Brovashift wrote: ↑Tue Jun 21, 2022 3:27 pm
Hi all,
I have heard Peter say on many occasions about modeling the data, but Im curious to know why we'd want to do it, and how to go about it.
Is modelling data a way to program a trading idea into a type of simulator where we can e.g. find out if it would have a positive or negative expectancy over 100... 200... 500 trades for example?
If this is the general premise, then how would I start to model data? I found an interesting source on Betfair that talks you through the initial steps and suggests "R" or "Python" languages to get started. I have some experience with C#, and even less with Java, but I thought my days of stressing over 1 line of code for 18 hours, only for the answer to pop into my head at a randon moment while doing the washing up or some other mundane task, were well behind me lol.
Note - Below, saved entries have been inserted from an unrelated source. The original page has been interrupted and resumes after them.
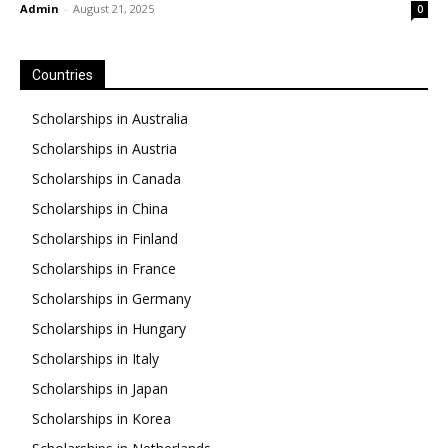
Admin
-
August 21, 2025
0
Countries
Scholarships in Australia
Scholarships in Austria
Scholarships in Canada
Scholarships in China
Scholarships in Finland
Scholarships in France
Scholarships in Germany
Scholarships in Hungary
Scholarships in Italy
Scholarships in Japan
Scholarships in Korea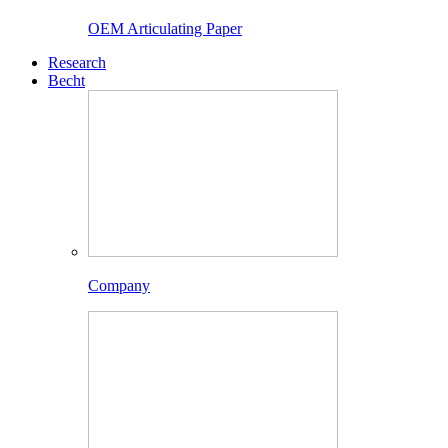
OEM Articulating Paper
Research
Becht
Company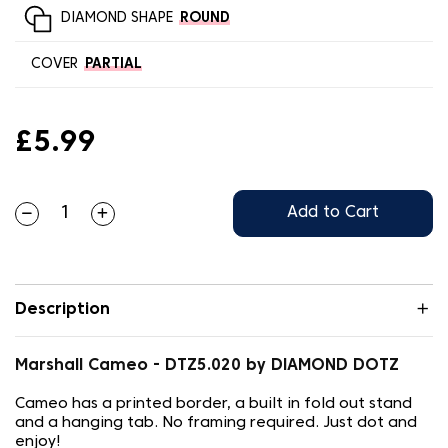
DIAMOND SHAPE
ROUND
COVER
PARTIAL
£5.99
Add to Cart
Description
Marshall Cameo - DTZ5.020 by DIAMOND DOTZ
Cameo has a printed border, a built in fold out stand
and a hanging tab. No framing required. Just dot and
enjoy!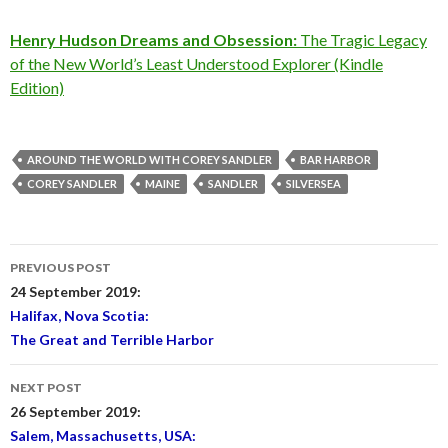
Henry Hudson Dreams and Obsession:
The Tragic Legacy
of the New World’s Least Understood Explorer (Kindle
Edition)
AROUND THE WORLD WITH COREY SANDLER
BAR HARBOR
COREY SANDLER
MAINE
SANDLER
SILVERSEA
Post
PREVIOUS POST
navigation
24 September 2019:
Halifax, Nova Scotia:
The Great and Terrible Harbor
NEXT POST
26 September 2019:
Salem, Massachusetts, USA: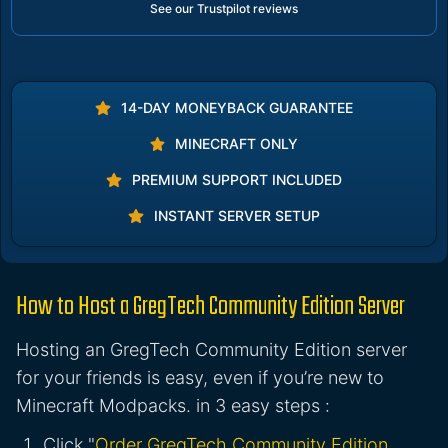
See our Trustpilot reviews
14-DAY MONEYBACK GUARANTEE
MINECRAFT ONLY
PREMIUM SUPPORT INCLUDED
INSTANT SERVER SETUP
How to Host a GregTech Community Edition Server
Hosting an GregTech Community Edition server
for your friends is easy, even if you’re new to
Minecraft Modpacks. in 3 easy steps :
Click "
Order GregTech Community Edition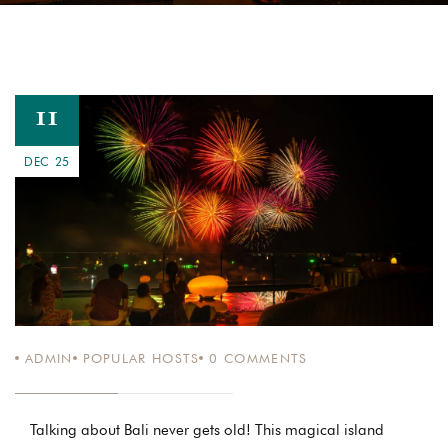
11
DEC 25
ADMIN
POPULAR HOSTS
0
COMMENTS
Talking about Bali never gets old! This magical island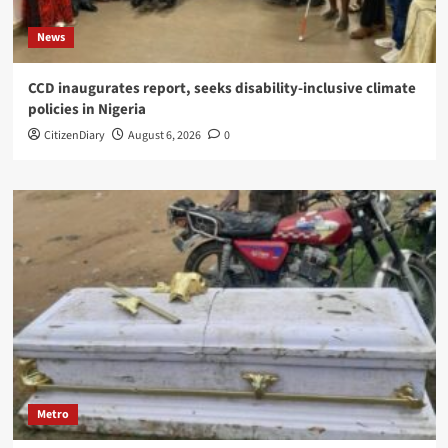
News
CCD inaugurates report, seeks disability-inclusive climate
policies in Nigeria
CitizenDiary
August 6, 2026
0
Metro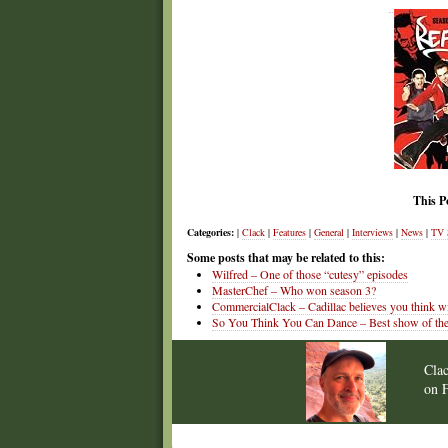
This P
Categories:
|
Clack
|
Features
|
General
|
Interviews
|
News
|
TV 
Some posts that may be related to this:
Wilfred – One of those “cutesy” episodes
MasterChef – Who won season 3?
CommercialClack – Cadillac believes you think wi
So You Think You Can Dance – Best show of the
Cla
on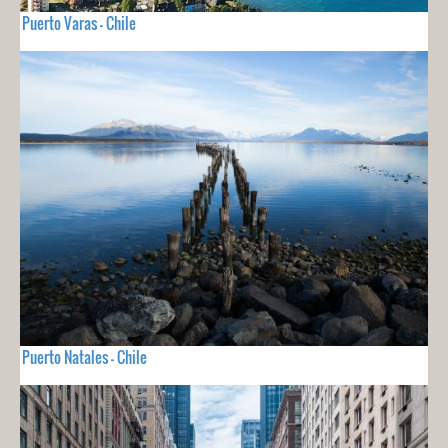
Puerto Varas - Chile
Puerto Natales - Chile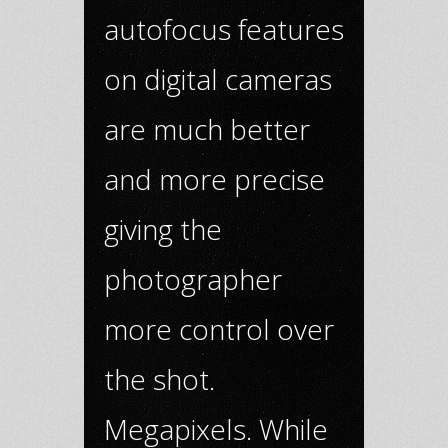
autofocus features
on digital cameras
are much better
and more precise
giving the
photographer
more control over
the shot.
Megapixels. While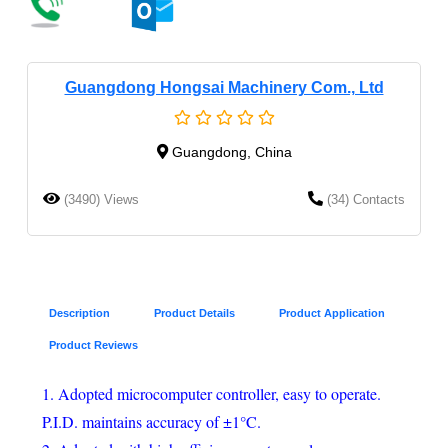
Guangdong Hongsai Machinery Com., Ltd
Guangdong, China
(3490) Views
(34) Contacts
Description
Product Details
Product Application
Product Reviews
1. Adopted microcomputer controller, easy to operate.
P.I.D. maintains accuracy of ±1°C.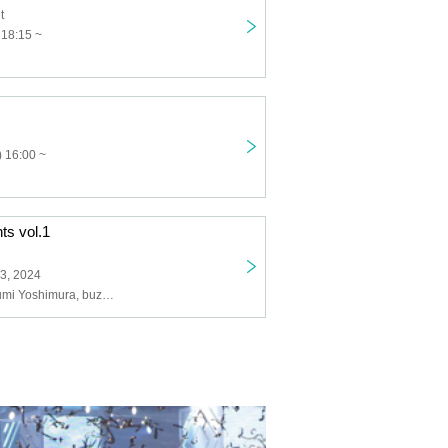
t
 18:15 ~
 16:00 ~
ts vol.1
3, 2024
Ta-1, J4M, Takumi Yoshimura, buzz K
Is modelling data where we separate the men from the boys with regards to trading success? I will if I have too

lol.
TIA
the short answer is yes!! yes, as in, we do want to model our data to find patterns, deviations and outliers that we can attribute some sort of categorisation against.
I can't speak for PW, but when I was working on strats for BF, I stored everything related to horses and dogs into a database and then (using c#) created a backtesting engine against which I could deploy different coded strategies. Using the same database (in a different set of tables), I'd store the results of my simulations. In effect, these simulations were behavioural models from which I hoped to capitalise on in the live markets.
In many ways, such modelling leads to confirmation in a general sense, but obviously, the market is a fairly complex system and thus the transition from modelling to live bets often requires additional *data* that isn't captured in the raw price feeds. So yes, modelling does yield a lot of answers and saves a lot of wasted time (or rather, time that could be used elsewhere) trying out ideas. So modelling in a way gives you a reassurance when deploying a strategy as you'll have provided a multitude of data and parameters over a wide time horizon, and thus should be able to apply it to the market with greater confidence.
I'm sure Shaun will definitely have a lot more to add to this as he has majored on this for quite some time and has it down to a fine art.